It’s been reported that Leicester Police is offering all its employees “workplace banter training”. This is an unusual step, but is it something you should be doing too?
In September 2018, it was reported that Leicestershire Police had offered all its staff a training workshop entitled “Banter – balancing wit and wisdom”. Its aim is to guide delegates “along the fine line between fun, stress reducing, morale raising, workplace communication and a harmful debilitating and persistent verbal barrage”. Leicester Police took the decision following an incident in 2017.
WhatsApp group
Eight police officers were found to have posted offensive and discriminatory messages on a WhatsApp group chat. Four were subsequently sacked for gross misconduct and the other four were given a final written warning. There is certainly a fine line between what’s OK and unacceptable behaviour, so is banter training something you should be considering in your workplace?
The Equality Act 2010
It’s a common misconception that the Equality Act 2010 prohibits all forms of workplace banter, employees can still have a joke with their colleagues. However, the problem lies in the legal definition of harassment. Under the Act, an act of harassment will occur where “A, engages in unwanted conduct related to a relevant protected characteristic, which has the purpose or effect of violating B’ s dignity, or creating an intimidating, hostile, degrading, humiliating or offensive environment for B”.
Off limits
The key wording here is “Protected Characteristic”. There are nine protected characteristics under the Act;
- Age
- Disability
- Gender reassignment
- Race
- Religion or belief
- Sex
- Sexual orientation
- Marriage and civil partner
- Pregnancy and Maternity
In practical terms, if workplace banter is linked to any of the protected characteristics, for example it’s a joke about someone’s age, disability, religion, sex or sexual orientation, both you and your employees will be on dodgy ground.
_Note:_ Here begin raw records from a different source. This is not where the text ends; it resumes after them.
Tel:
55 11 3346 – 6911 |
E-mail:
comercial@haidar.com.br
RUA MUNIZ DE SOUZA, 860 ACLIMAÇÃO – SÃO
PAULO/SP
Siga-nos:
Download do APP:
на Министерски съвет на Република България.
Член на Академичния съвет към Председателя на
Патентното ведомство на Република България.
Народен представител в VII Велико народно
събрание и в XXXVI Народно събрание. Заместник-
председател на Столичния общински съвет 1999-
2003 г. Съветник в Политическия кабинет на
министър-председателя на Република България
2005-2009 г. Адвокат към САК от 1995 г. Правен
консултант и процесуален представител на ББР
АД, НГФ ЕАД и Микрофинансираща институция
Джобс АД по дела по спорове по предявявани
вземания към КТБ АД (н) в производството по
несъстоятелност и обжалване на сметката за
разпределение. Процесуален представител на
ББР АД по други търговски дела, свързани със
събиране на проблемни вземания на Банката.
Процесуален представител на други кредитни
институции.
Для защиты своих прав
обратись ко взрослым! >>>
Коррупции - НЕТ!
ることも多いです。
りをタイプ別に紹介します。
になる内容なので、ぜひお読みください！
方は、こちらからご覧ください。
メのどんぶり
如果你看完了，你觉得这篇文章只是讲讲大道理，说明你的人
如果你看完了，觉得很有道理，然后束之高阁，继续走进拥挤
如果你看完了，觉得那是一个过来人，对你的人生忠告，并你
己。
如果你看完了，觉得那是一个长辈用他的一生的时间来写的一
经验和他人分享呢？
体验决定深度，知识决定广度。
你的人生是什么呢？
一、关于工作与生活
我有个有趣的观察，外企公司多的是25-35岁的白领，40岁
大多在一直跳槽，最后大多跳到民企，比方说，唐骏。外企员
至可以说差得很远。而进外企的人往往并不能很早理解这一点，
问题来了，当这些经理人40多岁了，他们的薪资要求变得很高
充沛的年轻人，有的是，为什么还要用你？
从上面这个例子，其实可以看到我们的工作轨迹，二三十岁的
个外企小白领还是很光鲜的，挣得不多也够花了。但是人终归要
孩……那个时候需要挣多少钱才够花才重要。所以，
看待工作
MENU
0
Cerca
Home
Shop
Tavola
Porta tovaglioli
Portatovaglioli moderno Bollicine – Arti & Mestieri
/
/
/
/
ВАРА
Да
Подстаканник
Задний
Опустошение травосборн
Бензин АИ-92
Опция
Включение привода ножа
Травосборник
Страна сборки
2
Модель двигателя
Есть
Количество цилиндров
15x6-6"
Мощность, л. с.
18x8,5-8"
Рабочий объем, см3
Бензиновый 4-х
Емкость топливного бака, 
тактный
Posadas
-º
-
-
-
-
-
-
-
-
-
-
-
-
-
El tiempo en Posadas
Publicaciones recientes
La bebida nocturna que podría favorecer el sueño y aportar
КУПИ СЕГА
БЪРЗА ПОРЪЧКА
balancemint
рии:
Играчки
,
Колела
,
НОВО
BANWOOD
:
Conversely, if a joke is generic in nature and it doesn’t refer to or involve a protected characteristic, it will be OK.
Is Training Necessary?
You’re under no legal obligation to offer any training, nor do you need to issue any policies. However, a robust dignity at work policy will show the tribunal that you take your duties under the Act seriously. In addition, by training staff, as opposed to simply issuing the policy, you’ll show that you’ve done all you can to protect them.
Advice
You don’t need to engage the services of an external training provider. An experienced Director, manager or senior employee can go through this policy during Induction Training, or a refresh training session.